- Required action: Give the entries below again, word for word, and leave out the images.

- Supplied information:
******

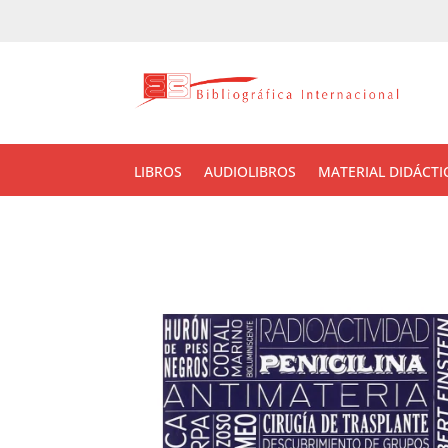
LIBROS
AUDIOLIBROS
MATERIAL DIDÁCTI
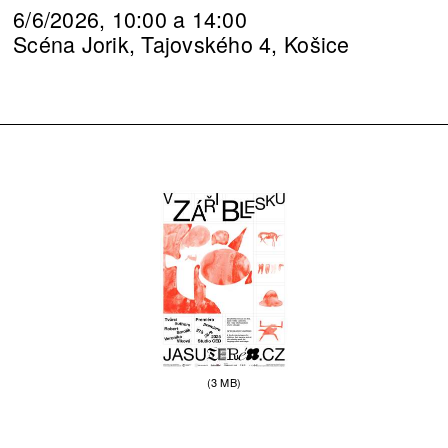
6/6/2026, 10:00 a 14:00
Scéna Jorik, Tajovského 4, Košice
(3 MB)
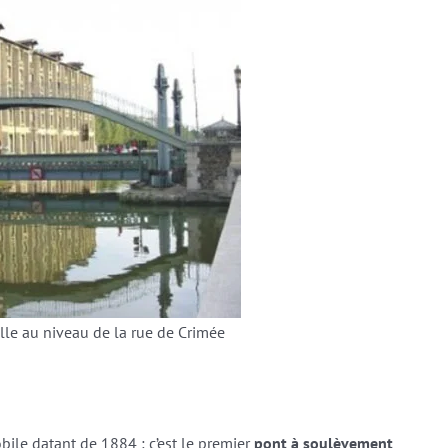
lle au niveau de la rue de Crimée
bile datant de 1884 : c’est le premier
pont à soulèvement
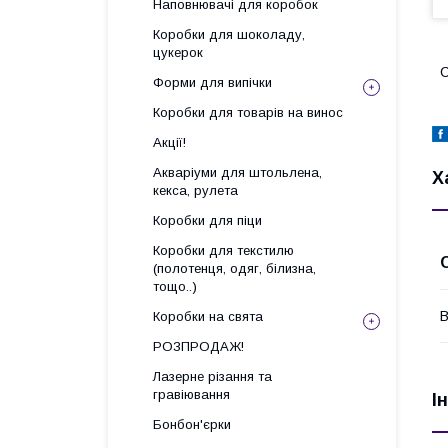
Наповнювачі для коробок
Коробки для шоколаду,
цукерок
С
Форми для випічки
Коробки для товарів на винос
Акції!
Акваріуми для штольлена,
Х
кекса, рулета
Коробки для піци
Коробки для текстилю
(полотенця, одяг, білизна,
тощо..)
В
Коробки на свята
РОЗПРОДАЖ!
Лазерне різання та
гравіювання
І
Бонбон'єрки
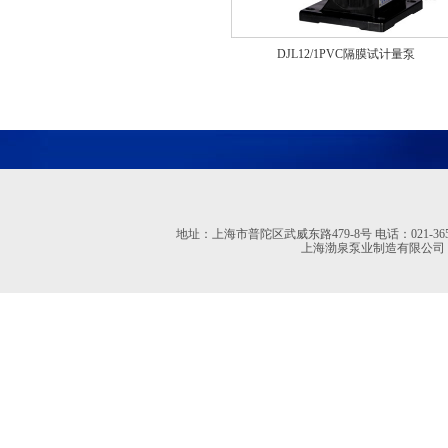
DJL12/1PVC隔膜试计量泵
地址：上海市普陀区武威东路479-8号 电话：021-36527613 02
上海渤泉泵业制造有限公司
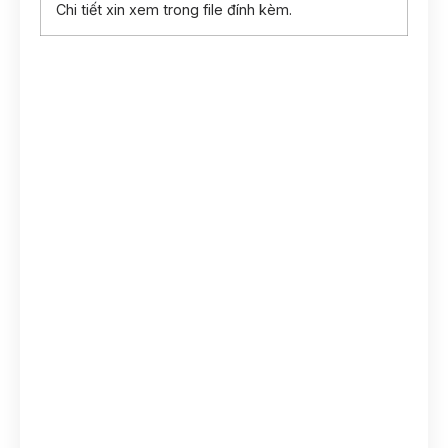
Chi tiết xin xem trong file đính kèm.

******

- Solution to this problem:
LIBROS
AUDIOLIBROS
MATERIAL DIDÁCTI
6/6/2026, 10:00 a 14:00
Scéna Jorik, Tajovského 4, Košice
(3 MB)
lle au niveau de la rue de Crimée
bile datant de 1884 : c’est le premier
pont à soulèvement
Наповнювачі для коробок
Коробки для шоколаду,
цукерок
С
Форми для випічки
Коробки для товарів на винос
Акції!
Акваріуми для штольлена,
Х
кекса, рулета
Коробки для піци
Коробки для текстилю
(полотенця, одяг, білизна,
тощо..)
В
Коробки на свята
РОЗПРОДАЖ!
Лазерне різання та
гравіювання
І
Бонбон'єрки
DJL12/1PVC隔膜试计量泵
地址：上海市普陀区武威东路479-8号 电话：021-36527613 02
上海渤泉泵业制造有限公司
Chi tiết xin xem trong file đính kèm.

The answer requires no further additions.